Stored records
_ _ _ _ _

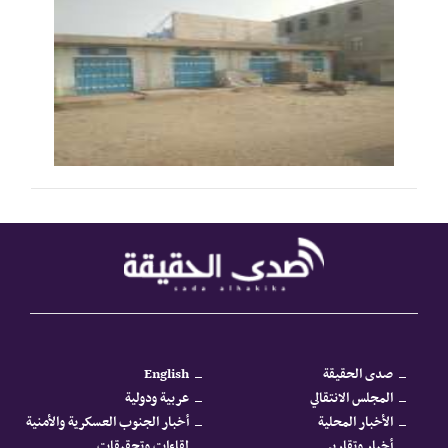
صدى الحقيقة
English
المجلس الانتقالي
عربية ودولية
الأخبار المحلية
أخبار الجنوب العسكرية والأمنية
أخبار وتقارير
لقاءات وتحقيقات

_ _ _ _ _

Each record should be written out again exactly, though without its pictures.

صدى الحقيقة
English
المجلس الانتقالي
عربية ودولية
الأخبار المحلية
أخبار الجنوب العسكرية والأمنية
أخبار وتقارير
لقاءات وتحقيقات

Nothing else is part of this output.